GREVE DE PROFESSORES

Professores estaduais do Amazonas param 25 cidades ao deflagrar greve

terça-feira 27 de março| Edição do dia

FOTO: Pablo Trindade

Depois de assembleia do Sindicatos dos Trabalhadores em Educação do Estado do Amazonas (Sinteam), a categoria, que já vinha paralisando suas atividades desde o dia 22 de março ao se organizar pelo Sindicato dos Professores e Pedagogos do Ensino Público da Educação Básica do Município de Manaus (Asprom Sindical), em mais de 40 cidades, está em greve.

A reivindicação dos professores é de 30% da reposição salarial e mais 5% de aumento real, além do pagamento de vale alimentação e o repasse do Fundo de Manutenção e Desenvolvimento da Educação Básica e de Valorização dos Profissionais da Educação (Fundeb), segundo o portal de notícias G1.

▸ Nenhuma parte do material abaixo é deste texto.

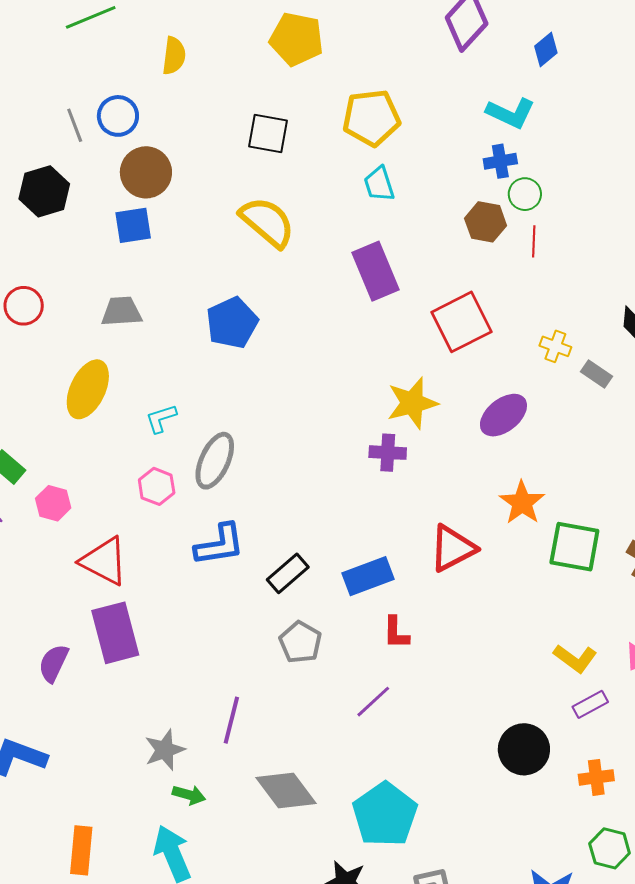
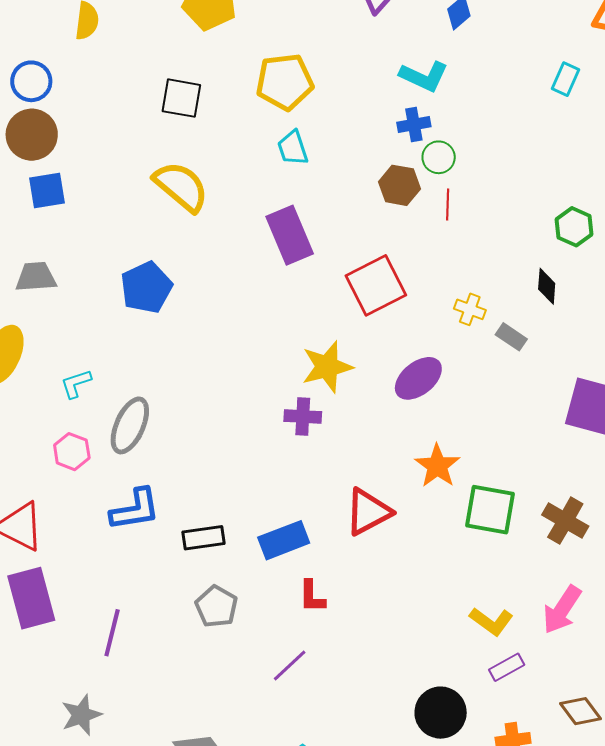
brown circle: (146, 172) -> (32, 135), moved
black rectangle: (288, 573) -> (204, 538), turned 33
purple line: (231, 720) -> (112, 633), moved

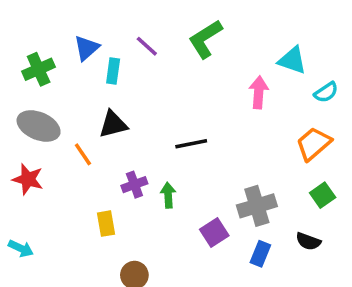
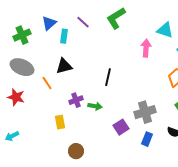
black line: (191, 144) -> (108, 77), turned -66
green arrow: (168, 195) -> (95, 106), turned 104
cyan arrow: (21, 248) -> (12, 136), turned 128

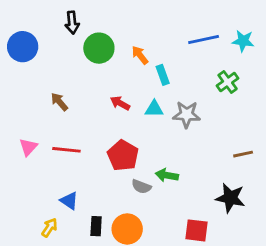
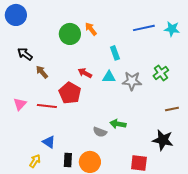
black arrow: (72, 23) -> (25, 54), moved, turned 133
blue circle: (23, 47) -> (16, 15), moved
orange arrow: (140, 55) -> (91, 29), moved
green cross: (228, 82) -> (161, 73), moved
red pentagon: (123, 155) -> (70, 93), moved

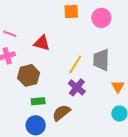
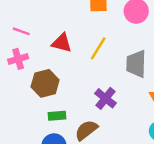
yellow line: (75, 64) -> (98, 48), moved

A combatividade dos professores é tanta que, mesmo após a desembargadora Maria do Perpétuo Socorro Guedes Moura determinar a suspensão da greve, os professores já param 25 cidades do estado, após a assembleia de ontem (26). A desembargadora emitiu uma liminar alegando que a Asprom é ilegítima, porque representa os trabalhadores da rede municipal, e não os professores estaduais, sem considerar que a categoria segue suas mobilizações de forma ampla e massiva com as paralisações desde o dia 22. Além disso, Maria do Perpétuo Socorro afirma que a greve foi votada "no meio de franca negociação em andamento e verifica que a greve causa prejuízo na prestação de serviço essencial". A decisão atende ação civil pública proposta pelo Governo do Estado.

De fato, nem Justiça, nem governo conseguem parar os professores no Brasil. Total apoio aos professores estaduais do Amazonas, que suas reivindicações sejam conquistadas pelas lutas, até porque já vemos a força da categoria através da greve de professores municipais de SP, que lutam bravamente contra a Reforma da Previdência de Dória.